Method 1- Rule Based
  • Lines of code: 80
  • Run time: 2 seconds
  • Accuracy: High

  • Method 2- Naïve Bayes
  • Lines of code: 70
  • Run time: 2 seconds
  • Accuracy: High

  • Method 3- Sequence to Sequence
  • Lines of code: 338
  • Run time: 5 minutes
  • Accuracy: High
  • For our scenario of creating a simple chatbot to direct customers with basic questions, I would suggest that the best algorithm to use is Naïve Bayes. It is simple to create, implement, and we don’t really need much to feed much data in order for it to be accurate. Had we massive amounts of data available for numerous topics, with the goal of truly mimicking a human-to-human conversation, the Deep Learning Sequence to Sequence model may have been a better fit.

    Final Thoughts

    I don’t believe that in the near future chatbots will completely replace humans. At some point this will happen, but for now there are still nuances of language that a computer cannot exactly pickup on. Chatbots however are invaluable in supplementing certain tasks and roles, especially simple ones like we saw in the example of the auto dealership. The chatbot can provide immediate answers to basic questions or steer the customer to the right place where they can get more detail on a topic.
         Deep learning based chatbots like the Seq2Seq model are essential for a chatbot that truly needs to impersonate a human. As discussed, one of the biggest drawbacks to this model is the large amount of data that is needed to train the model. If you are looking to create a chatbot in-house and do not have large datasets at your disposal, it would be necessary to purchase this data from a vendor, which could end up being fairly expensive. As a company you need to decide what makes the most sense before investing time and money into outsourcing purchasing a chatbot or creating one in-house.
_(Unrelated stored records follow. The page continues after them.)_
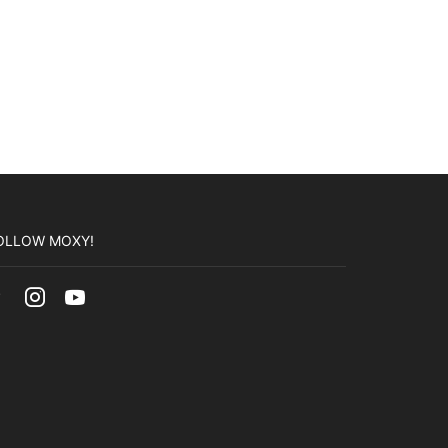
OLLOW MOXY!
Facebook
Instagram
Youtube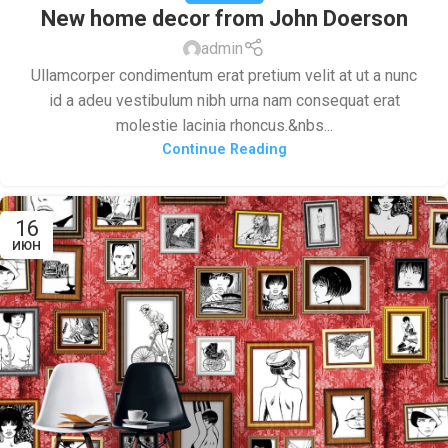
New home decor from John Doerson
admin
Ullamcorper condimentum erat pretium velit at ut a nunc
id a adeu vestibulum nibh urna nam consequat erat
molestie lacinia rhoncus.&nbs...
Continue Reading
16
ИЮН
    Before starting the process, answer the following questions:
    1) What is the purpose of the chatbot? Is it meant to replace a human altogether or just need to help field simple inquiries?
    2) How many topics do you need it to cover and how many responses would you need?
    3) How much data do you have to train the model?
    4) What is the operational complexity involved to implement this on our site?
    5) Ultimately, will the benefit outweigh the cost?

    Hopefully this article gave you insight into how simple and complex chatbots can be. Before committing to an expensive out-sourced solution or pricy piece of software, think about the aspects of the different algorithms discussed and make sure you give great thought to the question: How complex should your chatbot be?